Solo uno de cada tres ecuatorianos tiene empleo pleno. Lo demás es sobrevivir con parches, en medio de una economía coja y leyes que no ayudan.
Aunque suene a paradoja, en Ecuador, trabajar no siempre significa tener trabajo de verdad. Las cifras son claras y, a la vez, alarmantes: apenas el 33 % de la población económicamente activa tiene un empleo formal y pleno. El resto está atrapado en la informalidad, el subempleo o directamente sin trabajo.

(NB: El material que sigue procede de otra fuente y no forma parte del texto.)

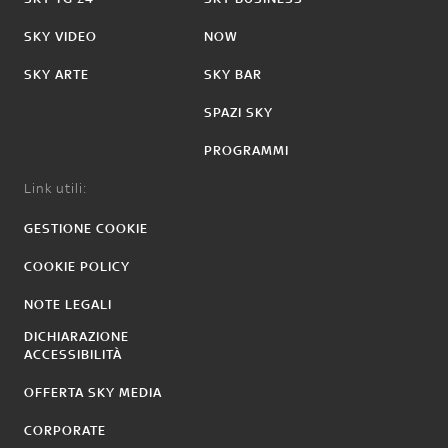
SKY VIDEO
NOW
SKY ARTE
SKY BAR
SPAZI SKY
PROGRAMMI
Link utili:
GESTIONE COOKIE
COOKIE POLICY
NOTE LEGALI
DICHIARAZIONE
ACCESSIBILITÀ
OFFERTA SKY MEDIA
CORPORATE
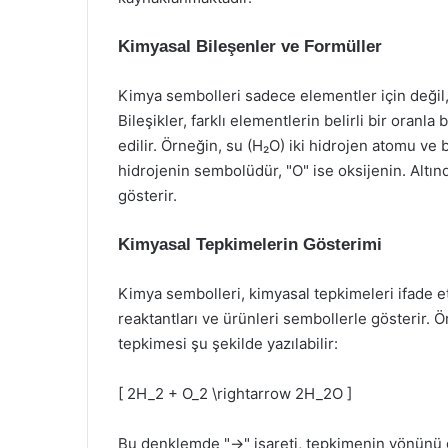
Kimyasal Bileşenler ve Formüller
Kimya sembolleri sadece elementler için değil, 
Bileşikler, farklı elementlerin belirli bir oranl
edilir. Örneğin, su (H₂O) iki hidrojen atomu ve
hidrojenin sembolüdür, "O" ise oksijenin. Altınd
gösterir.
Kimyasal Tepkimelerin Gösterimi
Kimya sembolleri, kimyasal tepkimeleri ifade et
reaktantları ve ürünleri sembollerle gösterir. 
tepkimesi şu şekilde yazılabilir:
[ 2H_2 + O_2 \rightarrow 2H_2O ]
Bu denklemde "→" işareti, tepkimenin yönünü gö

No es que falten ganas, lo que sobran son trabas, impuestas por las leyes, las instituciones y las autoridades.
La economía arrastra sus propios males, pero el mercado laboral tiene dolencias crónicas que no se superan con discursos ni con buenas intenciones. El Código del Trabajo, diseñado para otro siglo, sigue siendo una camisa de fuerza, no porque proteja demasiado al trabajador, sino porque está lleno de normas que asustan a los empleadores. Contratar es complicado, despedir es peor, y adaptarse a nuevas formas de empleo es casi un pecado legal.

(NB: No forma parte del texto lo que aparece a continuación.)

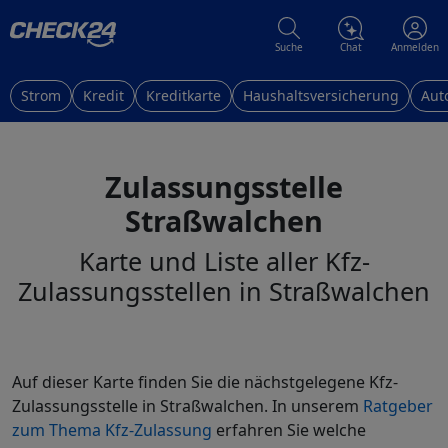
Suche
Chat
Anmelden
Strom
Kredit
Kreditkarte
Haushaltsversicherung
Aut
Zulassungsstelle
Straßwalchen
Karte und Liste aller Kfz-
Zulassungsstellen in Straßwalchen
Auf dieser Karte finden Sie die nächstgelegene Kfz-
Zulassungsstelle in Straßwalchen. In unserem
Ratgeber
zum Thema Kfz-Zulassung
erfahren Sie welche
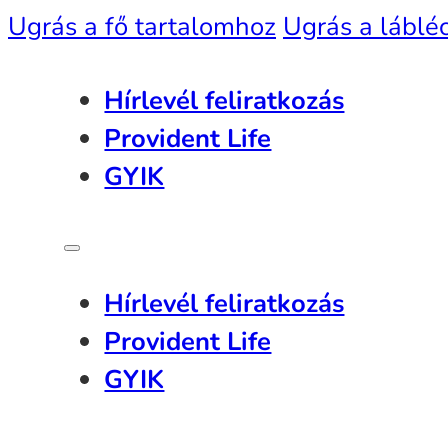
Ugrás a fő tartalomhoz
Ugrás a láblé
Hírlevél feliratkozás
Provident Life
GYIK
Hírlevél feliratkozás
Provident Life
GYIK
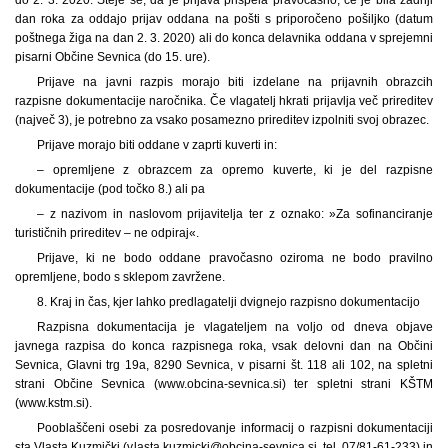
dan roka za oddajo prijav oddana na pošti s priporočeno pošiljko (datum
poštnega žiga na dan 2. 3. 2020) ali do konca delavnika oddana v sprejemni
pisarni Občine Sevnica (do 15. ure).
Prijave na javni razpis morajo biti izdelane na prijavnih obrazcih
razpisne dokumentacije naročnika. Če vlagatelj hkrati prijavlja več prireditev
(največ 3), je potrebno za vsako posamezno prireditev izpolniti svoj obrazec.
Prijave morajo biti oddane v zaprti kuverti in:
– opremljene z obrazcem za opremo kuverte, ki je del razpisne
dokumentacije (pod točko 8.) ali pa
– z nazivom in naslovom prijavitelja ter z oznako: »Za sofinanciranje
turističnih prireditev – ne odpiraj«.
Prijave, ki ne bodo oddane pravočasno oziroma ne bodo pravilno
opremljene, bodo s sklepom zavržene.
8. Kraj in čas, kjer lahko predlagatelji dvignejo razpisno dokumentacijo
Razpisna dokumentacija je vlagateljem na voljo od dneva objave
javnega razpisa do konca razpisnega roka, vsak delovni dan na Občini
Sevnica, Glavni trg 19a, 8290 Sevnica, v pisarni št. 118 ali 102, na spletni
strani Občine Sevnica (www.obcina-sevnica.si) ter spletni strani KŠTM
(www.kstm.si).
Pooblaščeni osebi za posredovanje informacij o razpisni dokumentaciji
sta Vlasta Kuzmički (vlasta.kuzmicki@obcina-sevnica.si, tel. 07/81-61-233) in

Y como si eso fuera poco, la inseguridad jurídica y los vaivenes políticos terminan por espantar cualquier intento serio de inversión. ¿Quién va a apostar su capital en un país donde las reglas cambian con cada crisis y cada cambio de gobierno? Hoy pagas un impuesto ajustándote a las leyes, pero resulta que las leyes recién cambiaron y la forma en que lo hiciste no está ajustada a los procedimientos. Las peleas políticas, lejos de quedar en la Asamblea, se sienten en los bolsillos de millones de personas que no logran conseguir ni conservar un empleo decente.

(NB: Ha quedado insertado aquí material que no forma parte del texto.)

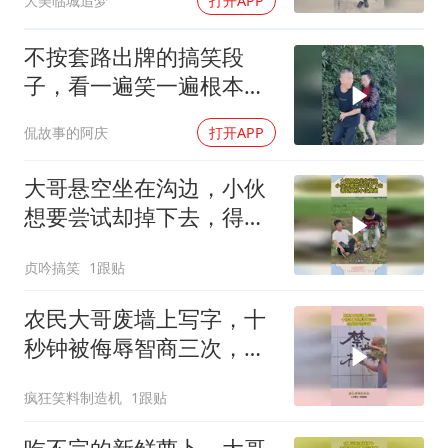
大美临城追梦
打开APP
不按套路出牌的搞笑段
子，看一遍笑一遍根本停
不下来
侃故事的阿庆
打开APP
大哥悬空坐在沟边，小伙
想要尝试却掉下去，得知
真相小伙傻眼
贞吟搞笑
1跟贴
农民大哥废墙上写字，十
秒钟被侮辱智商三次，但
却找不到证据！
疯狂笑料制造机
1跟贴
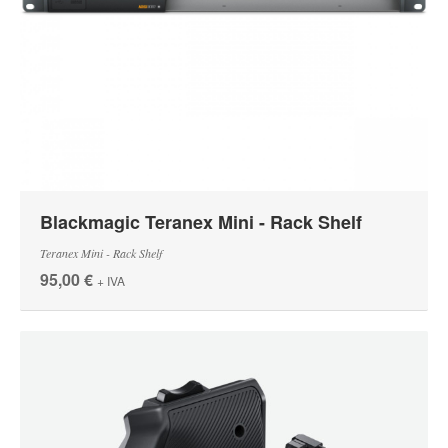
Blackmagic Teranex Mini - Rack Shelf
Teranex Mini - Rack Shelf
95,00 €
+ IVA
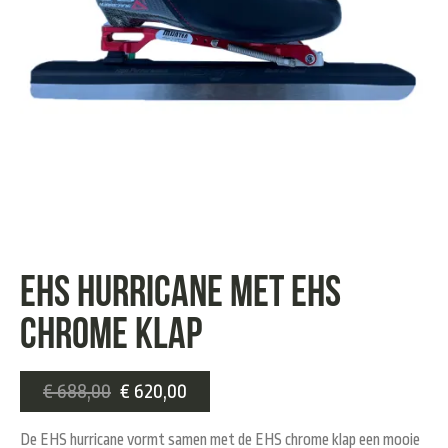
EHS HURRICANE MET EHS
CHROME KLAP
€
688,00
€
620,00
De EHS hurricane vormt samen met de EHS chrome klap een mooie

Lo que se necesita es una reforma laboral en serio, sin prejuicios ni consignas ideológicas. Una reforma que entienda que proteger al trabajador también significa facilitarle el acceso a un trabajo digno. Que dé espacio a contratos más flexibles, sin convertir al trabajador en una pieza desechable. Que equilibre los derechos con la realidad.
Porque mientras no haya reglas claras ni condiciones mínimas de estabilidad, seguirán floreciendo los empleos sin garantías, el ‘cachueleo’ diario y la migración como salida de quienes tienen la suerte de financiarse un viaje. Y no hay futuro posible para un país donde trabajar no significa progresar. Es momento de dejar de disfrazar la informalidad de “emprendimiento” y empezar a construir un sistema laboral más justo y funcional.
¿Será mucho pedir? Tal vez sí. Pero si no se empieza, la economía no va a arrancar y el empleo pleno seguirá siendo un privilegio raro, en lugar de un derecho común.